O medo em si não é seu inimigo.

O medo somente se torna seu inimigo quando as mensagens que ele lhe passou permanecem depois de servirem o propósito.

Sim, pense no medo como um mensageiro.

Ele é um mensageiro que lhe diz para estar atenta e ter cuidado.

Sem o medo você não poderia sobreviver na terceira dimensão onde há muitos perigos.

Portanto, enquanto eu contar minha história, lembre-se de que o medo na verdade é nosso amigo.

O propósito do medo é advertir e proteger.

Ele é a lembrança e o perigo do medo que é o inimigo.

Se medos passados não podem ser liberados, eles se tornam uma carga mais e mais pesada.

E também, se você não confiar que os avisos adequados virão no momento necessário, então há medo do futuro.

Medo do passado é uma mensagem que já passou e medo do futuro é a mensagem que ainda não chegou.

Quando você pode viver em confiança total e entrega ao seu EU Superior, você é capaz de liberar todos os medos antigos para suas vibrações superiores onde eles podem ser transmutados de volta em luz e amor.

Você também confiará que todos os seus avisos serão oportunos e a levarão na direção que sempre lhe proporcionará a maior proteção.

Nós aprendemos essas lições em Antares, e elas são lições que nos permitem aprender como elevar nossa vibração para nossos eu dimensionalmente superiores.

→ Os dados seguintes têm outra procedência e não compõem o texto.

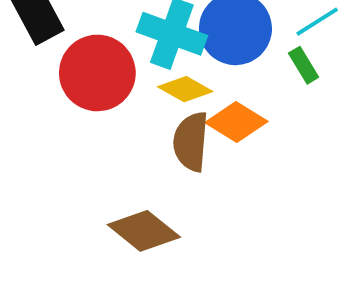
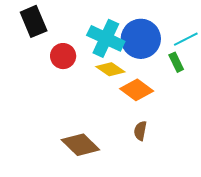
red circle: (97, 73) -> (63, 56), size x0.6
brown semicircle: (191, 142) -> (140, 131), moved, size x0.6

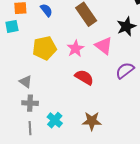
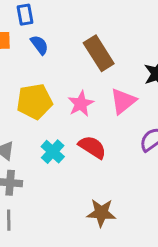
pink triangle: (104, 46) -> (123, 101), turned 42
cyan cross: (55, 120) -> (53, 152), moved

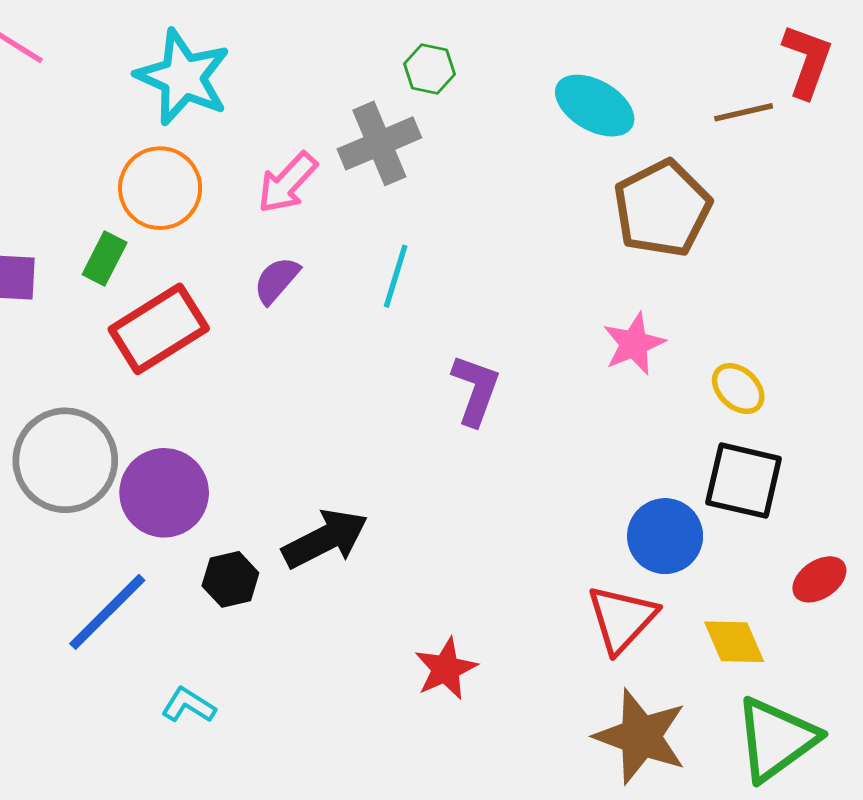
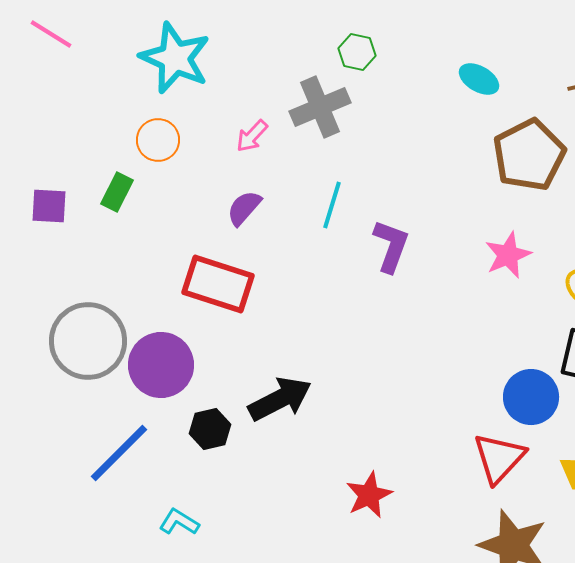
cyan ellipse: (595, 106) -> (479, 79), size x0.7
pink arrow: (287, 183) -> (252, 136), size x0.7
orange circle: (160, 188) -> (158, 140), size x0.7
red rectangle: (159, 329) -> (218, 284), moved, turned 50
purple L-shape: (476, 390) -> (391, 246), moved

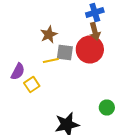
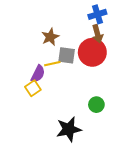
purple semicircle: (18, 72) -> (38, 74), moved
green circle: (107, 108) -> (96, 105), moved

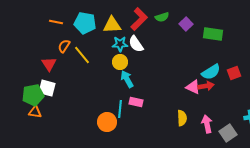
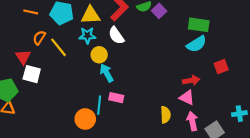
purple square: (186, 24) -> (159, 11), moved
cyan star: (120, 44) -> (87, 35), moved
cyan semicircle: (211, 72) -> (197, 44), moved
pink triangle: (193, 87) -> (187, 98), moved
white square: (47, 88) -> (32, 74), moved

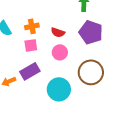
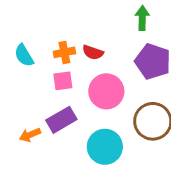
red semicircle: (58, 32) -> (93, 52), moved
pink circle: (60, 52) -> (106, 91), size x1.5

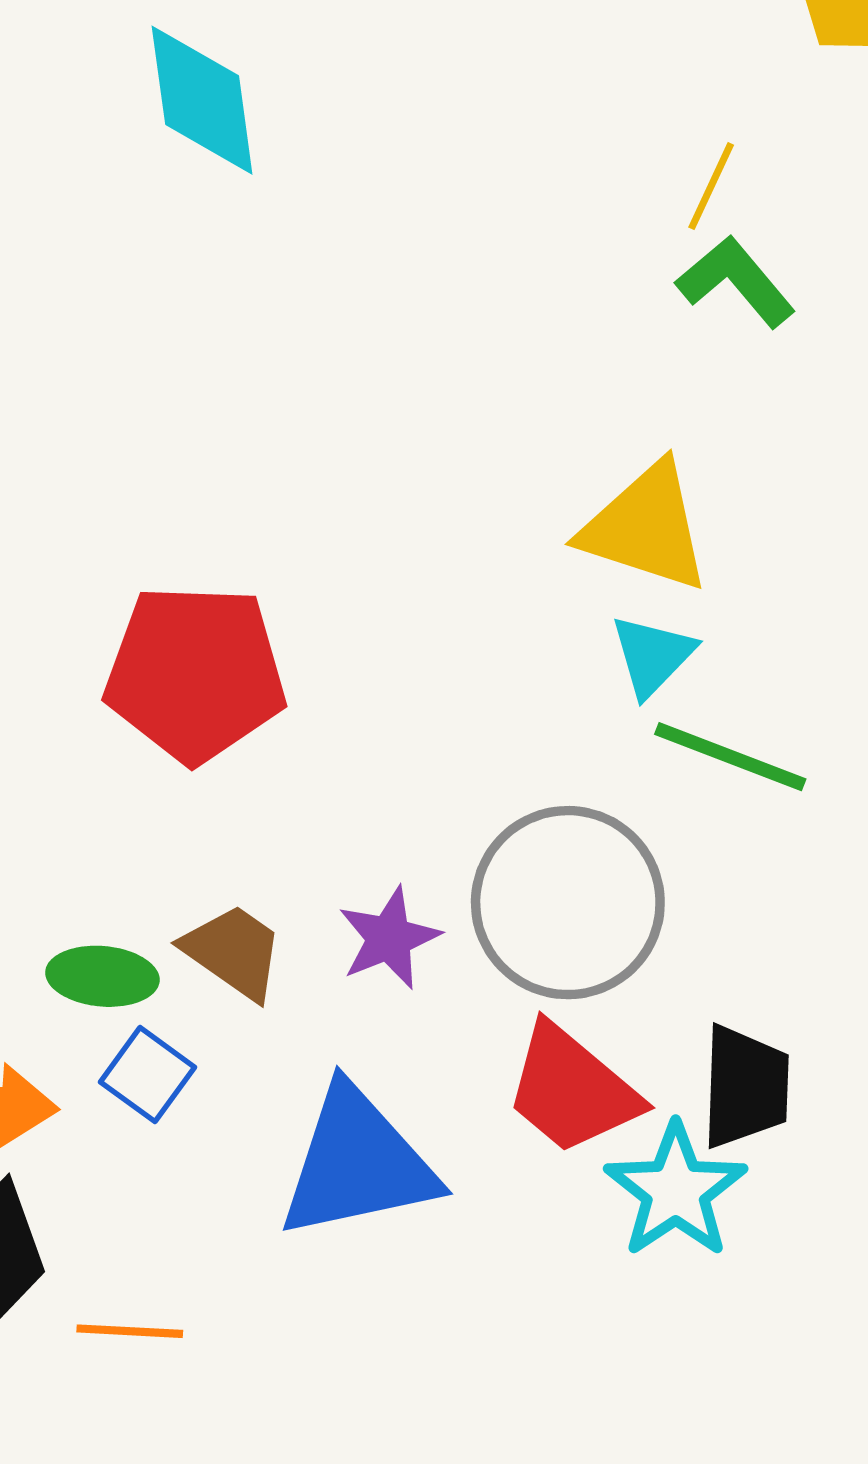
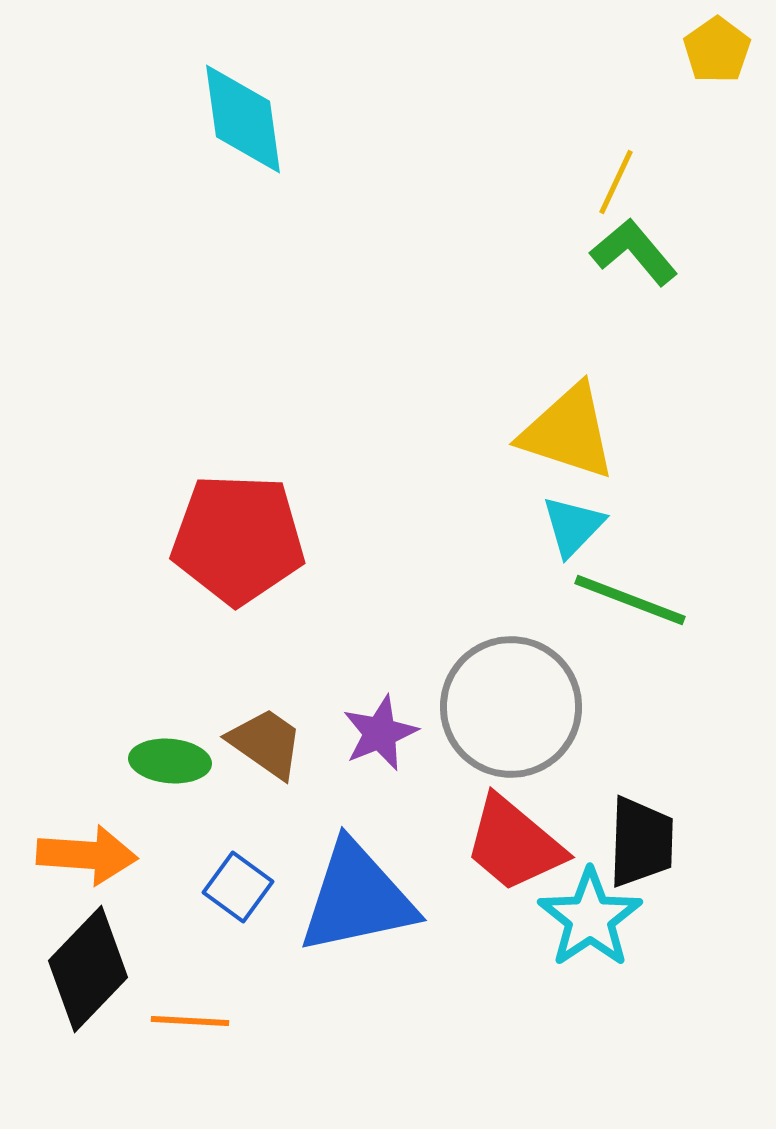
blue square: (147, 1075) -> (238, 887), moved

Por favor, lembre-se de que estou traduzindo minhas palavras para o inglês para você entender melhor.

E também, que eu não sou da sua linha de tempo.

Portanto, enquanto eu a percebo, eu experimento todas as suas vidas em um pacote, como um livro.

Eu posso observar qualquer parte fora de sequência e até mudar a sequência.

É desta mesma maneira que você pode perceber a minha vida.

É por isso que frequentemente se sentia confusa a respeito das linhas temporais de nossas vidas antarianas.

Para a sua percepção, eu estou em todas essas eras de uma vez só, e você pode ver qualquer época que desejar.

Eu sou um jovem tenente (o seu termo) no mesmo momento que sou um homem mais velho.

Talvez, conforme você aprender e lembrar mais de nossa vida antariana, você será capaz de adotar nosso modo de percepção multidimensional.

Então você pode até ser capaz de lembrar e entender mais conceitos antarianos.

Começarei minha história onde ela parou em sua meditação.

Você se lembra?

(Não, não lembro.)

Eu estou na frente da Porta do Templo do Retorno.

Eu sempre me considerei um homem muito grande, até para os padrões antarianos.

É bastante normal um homem ter dois metros e meio de altura e muitas mulheres terem dois e dez e até dois e meio também.

Eu tenho dois e noventa (de acordo com suas medidas terrenas) e sempre minha cabeça está acima das multidões.

Enquanto estou perante as Portas da Recordação no Templo do Retorno sinto-me muito pequeno.

Há uma série de entradas sem portas levando para a porta real.

Cada uma dessas entradas emana uma vibração diferente.

Portanto, cada entrada é de uma cor diferente e emite um tom diferente.

Sinto uma atração em meu corpo enquanto estou diante do primeiro limiar.

Fui instruído que quando atravessar cada limiar e ficar no corredor perante a próxima entrada, eu irei vivenciar lições e experiências diferentes.

Essas lições e desafios precisam ser limpos e equilibrados antes de eu seguir para o próximo limiar.

Continuarei minha história em nosso próximo encontro.

Lembre-se de me chamar para sua vida diária.